店はやや小型のごく普通の食堂だったが二階席があり、大きな草鞋が飾ってある。離れた席でも常連同士が談笑する雰囲気の店でもあった。「いらっしゃいませーっ」店員の女はそこそこ若い。他の客達があれこれオーダーすると「それ頼むの?」と問い返したりするクセ者風の主人。『気まぐれサラダ』なるメニューもあった。品書きを見る五郎。普通の食堂メニューの中の『名物』の項に『味噌汁(ライス付き)』というメニューがあり、興味を持つ五郎。(落ち着け、この店、普通のようで普通じゃない)水を飲む五郎。『わらじ焼き肉』『エスニック餃子』『オムカレー(ばかうけ)』捻った品書きが微妙に交ざっており、気を取られる五郎。(いかんっ、メニューに遊ばれている)心を鎮める五郎。
(味噌汁ライス付きがどうしても気になる)悩んだ末、五郎は『味噌汁』等のオーダーを済ませた。
     5に続く

孤独のグルメSP 5

2016-01-02 18:19:20 | 日記
すると「ちょっとお待ち下さいね」なぜか店員は主人に伺いを立てに行った。
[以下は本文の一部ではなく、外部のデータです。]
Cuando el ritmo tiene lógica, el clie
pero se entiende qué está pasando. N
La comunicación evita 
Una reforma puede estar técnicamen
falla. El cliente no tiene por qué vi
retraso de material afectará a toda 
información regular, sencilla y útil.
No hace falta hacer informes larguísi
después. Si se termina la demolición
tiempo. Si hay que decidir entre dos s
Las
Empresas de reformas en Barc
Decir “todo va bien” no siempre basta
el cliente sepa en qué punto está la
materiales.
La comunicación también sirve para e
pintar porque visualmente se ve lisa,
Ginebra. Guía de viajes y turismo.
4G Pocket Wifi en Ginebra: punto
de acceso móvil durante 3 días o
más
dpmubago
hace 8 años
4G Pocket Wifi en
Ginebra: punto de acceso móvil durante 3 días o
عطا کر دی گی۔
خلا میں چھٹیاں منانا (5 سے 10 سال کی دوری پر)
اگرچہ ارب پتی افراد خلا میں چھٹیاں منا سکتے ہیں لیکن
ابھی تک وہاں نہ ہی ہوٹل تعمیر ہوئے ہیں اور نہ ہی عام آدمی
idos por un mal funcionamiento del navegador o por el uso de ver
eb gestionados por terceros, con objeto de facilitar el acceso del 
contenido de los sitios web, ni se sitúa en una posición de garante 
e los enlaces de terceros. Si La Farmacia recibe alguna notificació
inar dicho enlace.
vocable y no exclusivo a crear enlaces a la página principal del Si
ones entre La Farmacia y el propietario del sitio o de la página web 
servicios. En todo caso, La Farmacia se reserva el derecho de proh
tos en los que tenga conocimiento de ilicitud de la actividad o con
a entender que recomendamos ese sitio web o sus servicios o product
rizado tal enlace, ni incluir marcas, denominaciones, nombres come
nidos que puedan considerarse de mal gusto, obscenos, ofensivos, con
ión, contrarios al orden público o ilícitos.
『味噌汁』にあれこれ単品を付ける五郎のオーダーがこの店では珍しい様子。「一人で?」内容を聞き、振り返る主人。「お客さん、道内の方ですか?」「いえ、東京から来ました」「じゃあ、ちょっとね、量加減しますから。土産代わりに色々食べてってちょうだい」何やら『手加減』してくれるらしい主人。
「お待たせしましたぁ、味噌汁でーす」店員は『どんぶり』入りの味噌汁と漬け物、ご飯を持ってきた。(ええ?! マジ? ライスより味噌汁の方がデッカイどうっ!)困惑する五郎。この量でも『加減』してくれているらしい。汁には葱と竹輪が浮いていた。「頂きます」味噌汁を啜る五郎。(これは旨い味噌汁だ)だが多い。バラ肉も少し入っており、具材の簡素な炒めない豚汁風。続けて蟹クリームコロッケとホッケフライがきた。付け合わせはキャベツ等と、レモン。マヨ感強めのタルタルソース付き。
コロッケをタルタルソースに絡めて食べる五郎。(アチっ! アチっ!)揚げたてを大きくカットし過ぎ、それを丸ごと口に入れた為、地味にダメージを受ける五郎。キャベツにウスターソースを掛けて食べる。(キャベツが口の中を冷やしてくれる)コロッケ自体も少し冷め、二口目はダメージを受けずに食べれた。(蟹とジャガイモ、北海道味のど真ん中チョイス。そこに、ホッケと畳み掛け)ホッケフライをかじる五郎。(旨い、これもウスター)ソース好きの五郎、ホッケは二口目からはウスターソースでやった。
(おや?)ふと、味噌汁の中に半熟卵が入っているのを発見する五郎。(かき玉汁っぽくなったぞ)卵を崩して味噌汁を啜る五郎。別の客が味噌汁に一味を掛けているのを見て真似る五郎。(あっ、世界観変わった)中々減らないどんぶり味噌汁をあの手この手で攻略する五郎。